2. Make a few friends based solely on personal compatibility, not professional synchronicity. Always try to at least have lunch with them, it’s good to take a break from the incessant business blather. Go out of your way to introduce them to your contacts that might be interested in what they are doing, and whom they might find useful. These friendships will make future conferences FAR more enjoyable.

3. Blow off the afternoon sessions if there’s nothing you’re really interested in and work out at the fitness center instead. You’ll feel much better and have more energy. In combination with a second afternoon shower, you’ll be far fresher and less run-down than everyone else over the course of the evening.

4. The first night and the last night are the nights to close down the bar. Don’t go out with the strip club/casino crew. Stay away from the beer, red wine, shots, and chick drinks. White wine and screwdrivers will keep you feeling good and functional in the mornings. Don’t skip breakfast either.

5. Make a list of who you want to meet at the conference and try to meet them all by the middle of the second day. If you know someone who knows them, ask them to track them down and introduce you. But don’t be a stalker and manufacture lame excuses, just be straightforward about your interests.

6. Try to keep the maximum number for dinner down to four, eight if at least six of the diners know each other well. One random hanger-on is fine if he’s not a drip, but two is too many.

7. Stay away from the sort of people who look around when talking to you. Avoid the people who throw around huge numbers relating to past and present accomplishments in the first two minutes of a conversation. They’re almost always full of it and even when they’re not, they’re too self-centered to hear a word you say anyhow.

8. If a group of guys are buying shots for a woman of your acquaintance and you suspect one or more of them to harbor nefarious intentions, it is your duty to surreptiously get rid of them for her without their knowledge. This rule supercedes #4. It’s also okay to order a chick drink if doing so will cause particular embarassment to the guy ordering the round for everyone.

9. Carry a fire-starting implement and always spend a portion of the evening outside with the smokers. Even if you don’t smoke, your acknowledgement of their primary need will render your company welcome.

10. Don’t attempt to leave in the afternoon or evening of the last day. Some of the best meetings are the leisurely ones that take place after everything is over. Take it easy and leave the next morning, or better yet, the next afternoon.

11. Learn from the wisdom of the old vets and big dogs. One reporter commented that he didn’t need a card from me or an older friend of mine who happens to be a senior executive at a very large technology corporation, since he knew he could always find us at the next conference holding down the fort at the corner of the bar.

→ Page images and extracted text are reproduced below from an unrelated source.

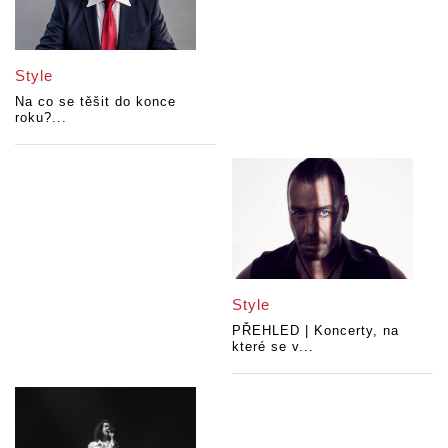
Style
Na co se těšit do konce
roku?...
Style
PŘEHLED | Koncerty, na
které se v...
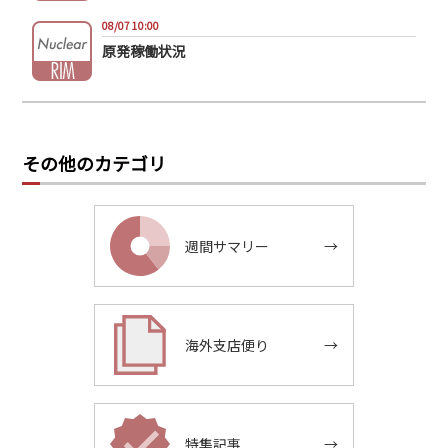
08/07 10:00
原発稼働状況
その他のカテゴリ
週間サマリー
→
海外支店便り
→
特集記事
→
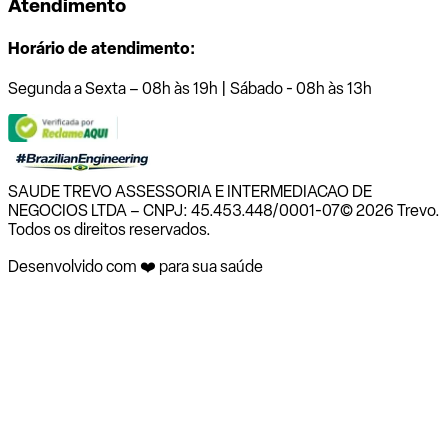
Atendimento
Horário de atendimento:
Segunda a Sexta – 08h às 19h | Sábado - 08h às 13h
SAUDE TREVO ASSESSORIA E INTERMEDIACAO DE
NEGOCIOS LTDA – CNPJ: 45.453.448/0001-07
© 2026 Trevo.
Todos os direitos reservados.
Desenvolvido com ❤️ para sua saúde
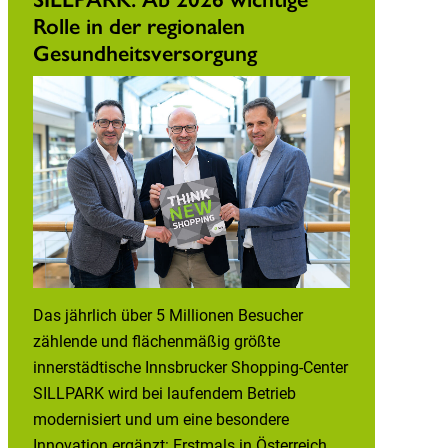
Rolle in der regionalen
Gesundheitsversorgung
Das jährlich über 5 Millionen Besucher
zählende und flächenmäßig größte
innerstädtische Innsbrucker Shopping-Center
SILLPARK wird bei laufendem Betrieb
modernisiert und um eine besondere
Innovation ergänzt: Erstmals in Österreich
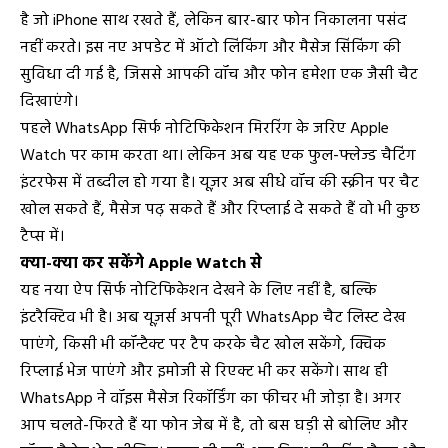
है जो iPhone साथ रखते हैं, लेकिन बार-बार फोन निकालना पसंद
नहीं करते। इस नए अपडेट में ऑटो लिंकिंग और मैसेज सिंकिंग की
सुविधा दी गई है, जिससे आपकी वॉच और फोन हमेशा एक जैसी चैट
दिखाएंगे।
पहले WhatsApp सिर्फ नोटिफिकेशन मिररिंग के जरिए Apple
Watch पर काम करता था। लेकिन अब यह एक फुल-फ्लेज्ड चैटिंग
इंटरफेस में तब्दील हो गया है। यूज़र अब सीधे वॉच की स्क्रीन पर चैट
खोल सकते हैं, मैसेज पढ़ सकते हैं और रिप्लाई दे सकते हैं वो भी कुछ
टैप्स में।
क्या-क्या कर सकेंगे Apple Watch से
यह नया ऐप सिर्फ नोटिफिकेशन देखने के लिए नहीं है, बल्कि
इंटरैक्टिव भी है। अब यूज़र्स अपनी पूरी WhatsApp चैट लिस्ट देख
पाएंगे, किसी भी कॉन्टैक्ट पर टैप करके चैट खोल सकेंगे, क्विक
रिप्लाई भेज पाएंगे और इमोजी से रिएक्ट भी कर सकेंगे। साथ ही
WhatsApp ने वॉइस मैसेज रिकॉर्डिंग का फीचर भी जोड़ा है। अगर
आप चलते-फिरते हैं या फोन जेब में है, तो बस घड़ी से बोलिए और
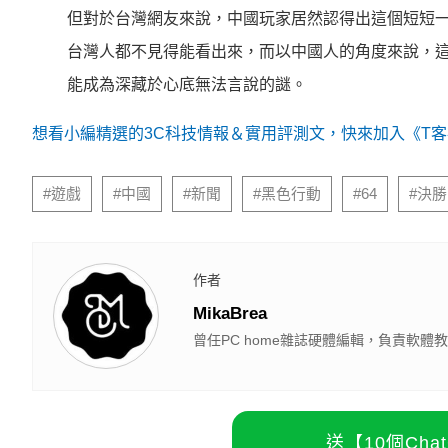
但對於台灣網友來說，中國玩家居然認得出這個短短一
台灣人都不見得能看出來，而以中國人的角度來說，
能成為深藏於心底無法言說的謎。
想看小編精選的3C科技情報＆實用評測文，快來加入《T客邦
#遊戲
#中國
#新聞
#黑色行動
#64
#決
作者
MikaBrea
曾任PC home雜誌硬體編輯，負責軟
送【10個Ch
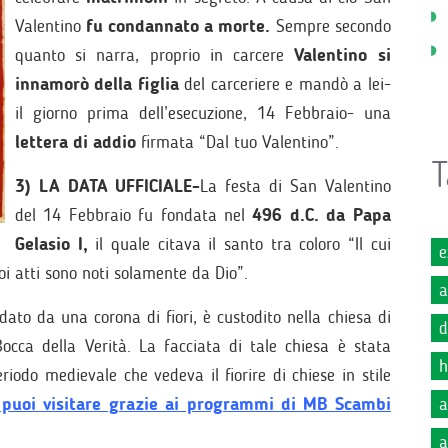
Valentino
fu condannato a morte.
Sempre secondo
quanto si narra, proprio in carcere
Valentino si
innamorò della figlia
del carceriere e mandò a lei-
il giorno prima dell’esecuzione, 14 Febbraio- una
lettera di addio
firmata “Dal tuo Valentino”.
T
3) LA DATA UFFICIALE-
La festa di San Valentino
del 14 Febbraio fu fondata nel
496 d.C. da Papa
Gelasio I,
il quale citava il santo tra coloro “Il cui
e
oi atti sono noti solamente da Dio”.
a
dato da una corona di fiori, è custodito nella chiesa di
d
Bocca della Verità. La facciata di tale chiesa è stata
h
periodo medievale che vedeva il fiorire di chiese in stile
 puoi visitare grazie ai programmi di MB Scambi
a
a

“Allow me to correct you,” answered my friend, a sophisticated citizen-of-the-world sort who exudes effortless cool. “We are merely here to take our evening espresso. In a moment, we shall retire to the most comfortable chairs in the area being served by the most attractive waitress, and there we shall hold our court.”

The startled reporter didn’t quite know what to say and glanced over at me. I just laughed and said “kiss the ring, baby.”